Every record needs to be repeated exactly; its pictures do not.
Data provided START
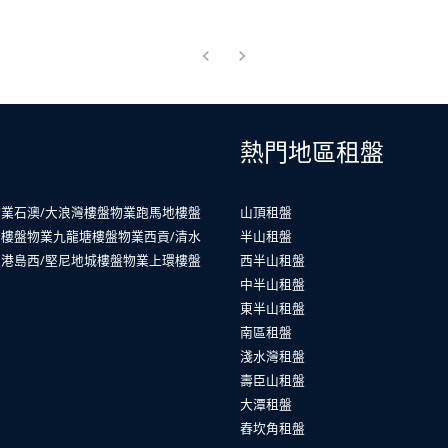
熱門地區租盤
物業
石澳/大浪灣樓盤物業
跑馬地樓盤
山頂租盤
山樓盤物業
九龍塘樓盤物業
西貢/清水
半山租盤
業
港島西/堅尼地城樓盤物業
上環樓盤
西半山租盤
中半山租盤
東半山租盤
南區租盤
淺水灣租盤
壽臣山租盤
大潭租盤
舂坎角租盤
Data provided END
— Result of the task —
熱門地區租盤
物業
石澳/大浪灣樓盤物業
跑馬地樓盤
山頂租盤
山樓盤物業
九龍塘樓盤物業
西貢/清水
半山租盤
業
港島西/堅尼地城樓盤物業
上環樓盤
西半山租盤
中半山租盤
東半山租盤
南區租盤
淺水灣租盤
壽臣山租盤
大潭租盤
舂坎角租盤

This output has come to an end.